Morphological alterations of exogenous surfactant inhibited by meconium can be prevented by dextran
Surfactant dysfunction due to inhibition is involved in the pathophysiology of meconium aspiration syndrome. Dextran addition has been shown to reverse exogenous surfactant inactivation by meconium, but the precise mechanisms and the morphological correlate of this effect are yet unknown. Morphological surfactant analysis by transmission electron microscopy (TEM) and stereology allows the differentiation of active (large aggregates = LA) and inactive (small aggregates = SA) subtypes.
To determine the in vitro effects of meconium and dextran addition on the morphology of a modified porcine natural surfactant (Curosurf), Curosurf samples were either incubated alone or together with meconium or with meconium and dextran, fixed and processed for TEM. Volume fractions of surfactant subtypes [lamellar body-like forms (LBL), multilamellar vesicles (MV), unilamellar vesicles (UV)] were determined stereologically.
All preparations contained LBL and MV (corresponding to LA) as well as UV (corresponding to SA). The volume fraction of UV increased with addition of meconium and decreased with further addition of dextran. Correspondingly, the UV/(LBL+MV) ratio (resembling the SA/LA ratio) increased when meconium was added and decreased when dextran was added to the surfactant-meconium mixture.
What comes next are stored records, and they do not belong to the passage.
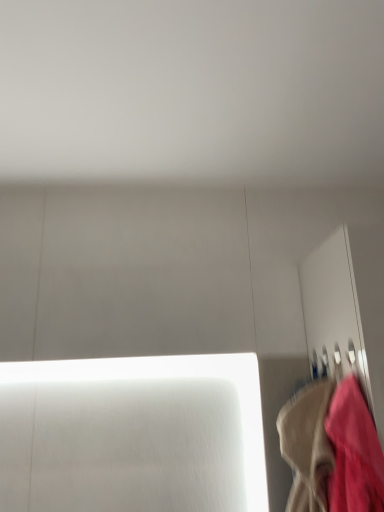 This screenshot has height=512, width=384. In order to click on velvet pink fabric at right in this screenshot , I will do `click(332, 448)`.

This screenshot has width=384, height=512. What do you see at coordinates (332, 448) in the screenshot? I see `velvet pink fabric at right` at bounding box center [332, 448].

Measure the distance between velvet pink fabric at right and camera.

36.26 inches.

Identify the location of velvet pink fabric at right. (332, 448). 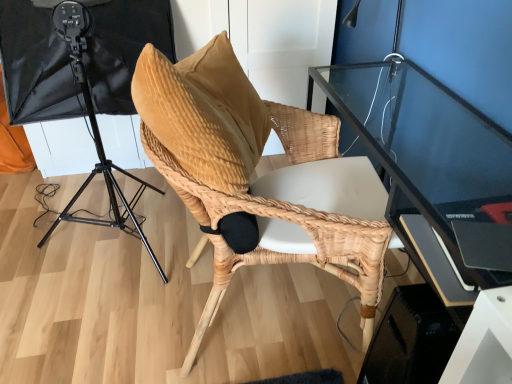 You are a GUI agent. You are given a task and a screenshot of the screen. Output one action in this format:
    pyautogui.click(x=<x>, y=<y>)
    Task: Click on the vacant area situated below natural woven chair at center (from a real-world perspective)
    The image size is (512, 384).
    Given the screenshot: What is the action you would take?
    pyautogui.click(x=273, y=309) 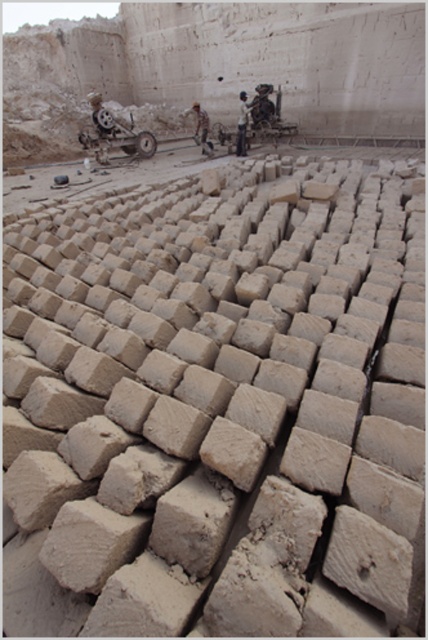 Question: Can you confirm if light brown clay bricks at center is wider than light brown leather jacket at center?

Choices:
 (A) no
 (B) yes

Answer: (A)

Question: Does metallic silver motorbike at upper left have a smaller size compared to light brown clay bricks at center?

Choices:
 (A) yes
 (B) no

Answer: (B)

Question: Which point is closer to the camera?

Choices:
 (A) (205, 147)
 (B) (77, 134)
 (C) (243, 136)

Answer: (C)

Question: Which object appears farthest from the camera in this image?

Choices:
 (A) metallic silver motorbike at upper left
 (B) light brown leather jacket at center
 (C) light brown clay bricks at center

Answer: (C)

Question: Based on their relative distances, which object is nearer to the light brown clay bricks at center?

Choices:
 (A) metallic silver motorbike at upper left
 (B) light brown leather jacket at center

Answer: (B)

Question: Does metallic silver motorbike at upper left have a smaller size compared to light brown clay bricks at center?

Choices:
 (A) no
 (B) yes

Answer: (A)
Meconium causes alterations in the ultrastructural composition of Curosurf that can be visualized and analyzed by TEM and stereology. These alterations resemble an increase in the SA/LA ratio and are paralleled by an increase in minimum surface tension. Dextran prevents these effects and may therefore be a useful additive to exogenous surfactant preparations to preserve their structural and functional integrity, thereby improving their resistance to inactivation.
KeywordsDextran Acute Lung Injury Multilamellar Vesicle Exogenous Surfactant Meconium Aspiration Syndrome
The surfactant system of the lung prevents alveolar collapse by reducing alveolar surface tension. Growing evidence suggests that certain surfactant components also have immunomodulatory functions. Surfactant, synthesized and secreted by type II alveolar epithelial cells, is a complex mixture of lipids, mainly saturated phospholipids, and proteins, among them the surfactant apoproteins SP-A, -B, -C and -D . The two hydrophilic, large molecular weight surfactant apoproteins SP-A and SP-D are lost during extraction with organic solvents used in the production of the commercially available surfactant preparations of bovine or porcine origin. The glycoproteins SP-A and SP-D are members of the collectin family and seem to "orchestrate the lung's immune response" [2, 3]. In contrast, the hydrophobic surfactant proteins SP-B and SP-C are contained in natural modified surfactants for clinical use. SP-B and SP-C are essential for the biophysical activity of surfactant preparations [4, 5].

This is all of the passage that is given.